:: Data under study ::

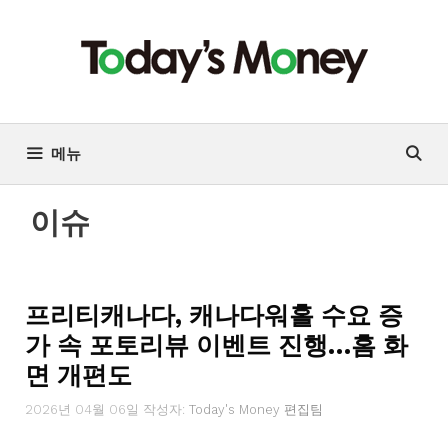
컨
텐
츠
로
건
너
메뉴
뛰
기
이슈
프리티캐나다, 캐나다워홀 수요 증
가 속 포토리뷰 이벤트 진행…홈 화
면 개편도
2026년 04월 06일
작성자:
Today's Money 편집팀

:::

*Problem to solve*: Reproduce all of the data exactly, omitting each picture it holds.

*Response*:
컨
텐
츠
로
건
너
메뉴
뛰
기
이슈
프리티캐나다, 캐나다워홀 수요 증
가 속 포토리뷰 이벤트 진행…홈 화
면 개편도
2026년 04월 06일
작성자:
Today's Money 편집팀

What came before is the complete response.